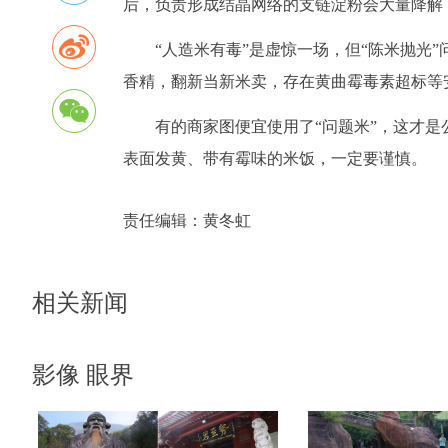
后，负责形成结晶网络的支链淀粉会大量降解
“人造米有毒”是虚惊一场，但“陈米抛光
香精，翻新当新米卖，存在黄曲霉毒素超标等
有的商家图便宜使用了“问题米”，这才
表面发黄、带有霉味的米饭，一定要谨慎。
责任编辑：
黄冬虹
相关新闻
影像 眼界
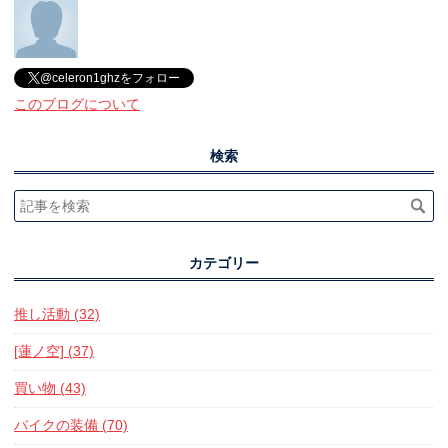
@celeron1ghzをフォロー
このブログについて
検索
カテゴリー
推し活動 (32)
[蓮ノ空] (37)
買い物 (43)
バイクの装備 (70)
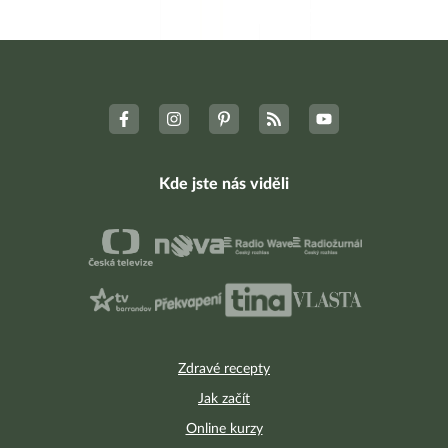
Kde jste nás viděli
Zdravé recepty
Jak začít
Online kurzy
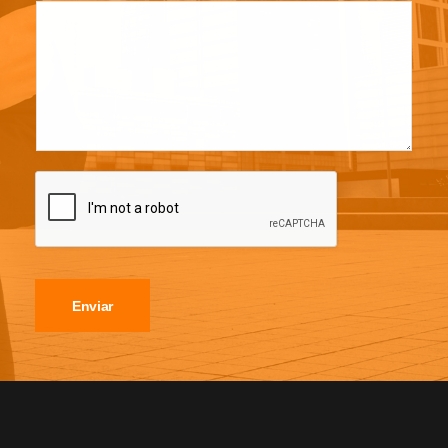
Enviar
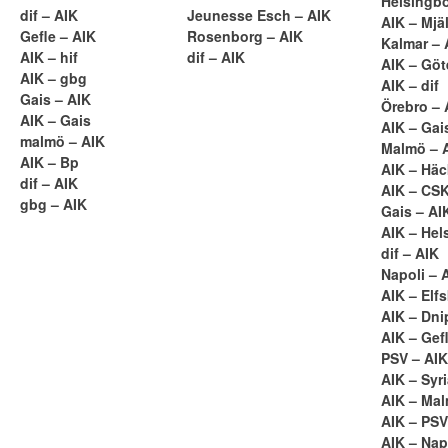
Helsingbo
dif – AIK
Jeunesse Esch – AIK
AIK – Mjä
Gefle – AIK
Rosenborg – AIK
Kalmar – 
AIK – hif
dif – AIK
AIK – Gö
AIK – gbg
AIK – dif
Gais – AIK
Örebro – 
AIK – Gais
AIK – Gai
malmö – AIK
Malmö – 
AIK – Bp
AIK – Hä
dif – AIK
AIK – CS
gbg – AIK
Gais – AI
AIK – Hel
dif – AIK
Napoli – 
AIK – Elf
AIK – Dni
AIK – Gef
PSV – AIK
AIK – Syr
AIK – Ma
AIK – PSV
AIK – Nap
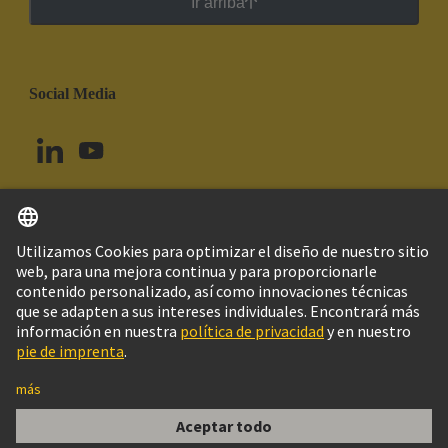
Ir arriba
Social Media
Español
Uruguay
© Grupo Tecnológico HARTING
Imprint
Política de privacidad
Política de Cookies
Configuración de cookies
Aviso Legal Web
Información al cliente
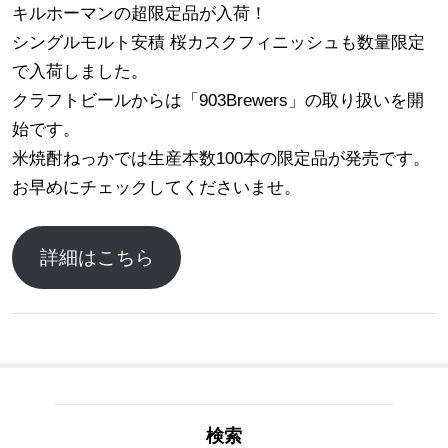
キルホーマンの超限定品が入荷！
シングルモルト安積 桜カスクフィニッシュも数量限定
で入荷しました。
クラフトビールからは「903Brewers」の取り扱いを開
始です。
米焼酎ねっかでは生産本数100本の限定品が発売です。
お早めにチェックしてくださいませ。
詳細はこちら
検索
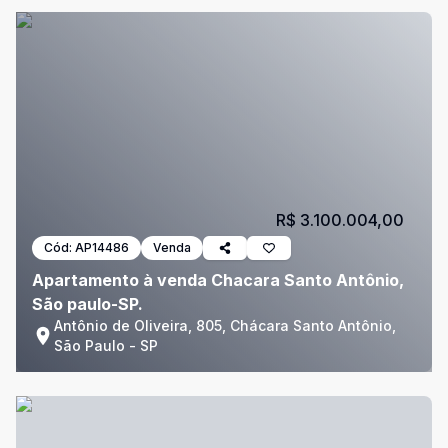
R$ 3.100.004,00
Cód:
AP14486
Venda
Apartamento à venda Chacara Santo Antônio,
São paulo-SP.
Antônio de Oliveira, 805, Chácara Santo Antônio,
São Paulo - SP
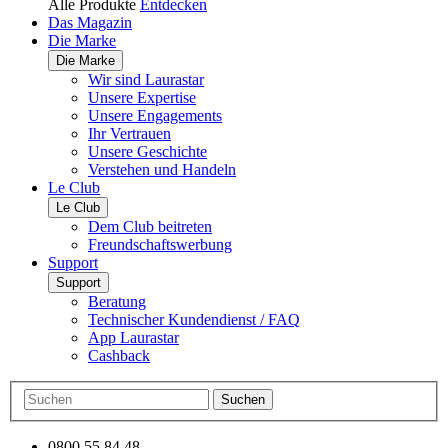
Alle Produkte
Entdecken
Das Magazin
Die Marke
Die Marke
Wir sind Laurastar
Unsere Expertise
Unsere Engagements
Ihr Vertrauen
Unsere Geschichte
Verstehen und Handeln
Le Club
Le Club
Dem Club beitreten
Freundschaftswerbung
Support
Support
Beratung
Technischer Kundendienst / FAQ
App Laurastar
Cashback
Suchen
0800 55 84 48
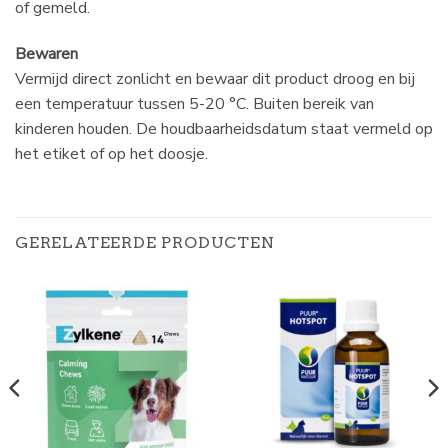
of gemeld.
Bewaren
Vermijd direct zonlicht en bewaar dit product droog en bij
een temperatuur tussen 5-20 °C. Buiten bereik van
kinderen houden. De houdbaarheidsdatum staat vermeld op
het etiket of op het doosje.
GERELATEERDE PRODUCTEN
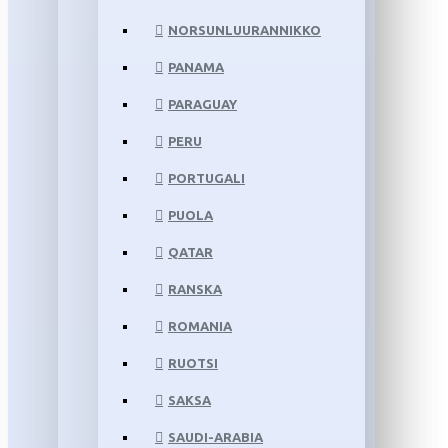
NORSUNLUURANNIKKO
PANAMA
PARAGUAY
PERU
PORTUGALI
PUOLA
QATAR
RANSKA
ROMANIA
RUOTSI
SAKSA
SAUDI-ARABIA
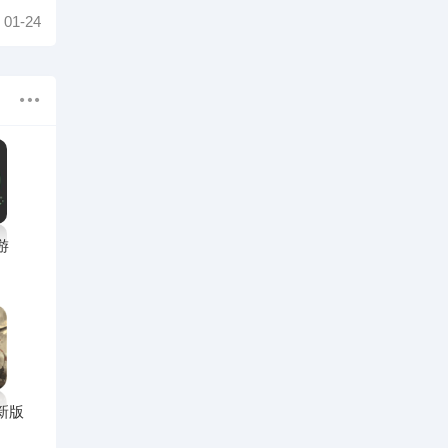
01-24
游
新版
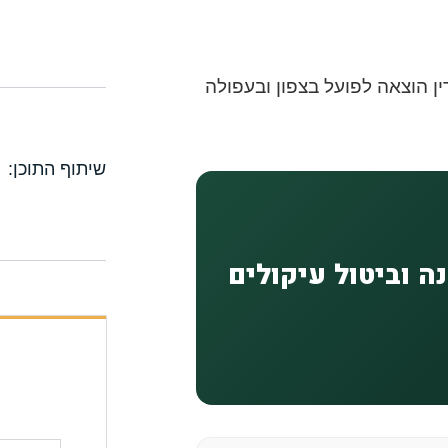
שיתוף התוכן:
ה וביטול עיקולים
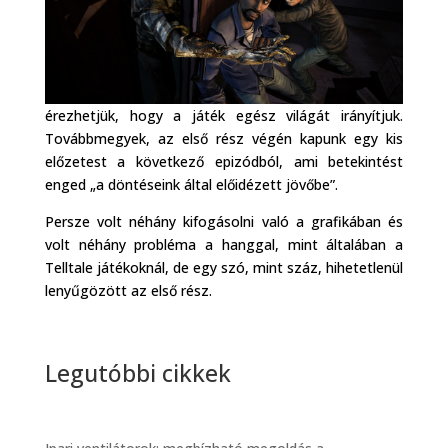
érezhetjük, hogy a játék egész világát irányítjuk.
Továbbmegyek, az első rész végén kapunk egy kis
előzetest a következő epizódból, ami betekintést
enged „a döntéseink által előidézett jövőbe”.
Persze volt néhány kifogásolni való a grafikában és
volt néhány probléma a hanggal, mint általában a
Telltale játékoknál, de egy szó, mint száz, hihetetlenül
lenyűgözött az első rész.
Legutóbbi cikkek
—————
#### TASK STATEMENT:
Search the data and copy each line containing "Política".

#### ANSWER TO THIS EXERCISE:
Política de privacidad
Política de Cookies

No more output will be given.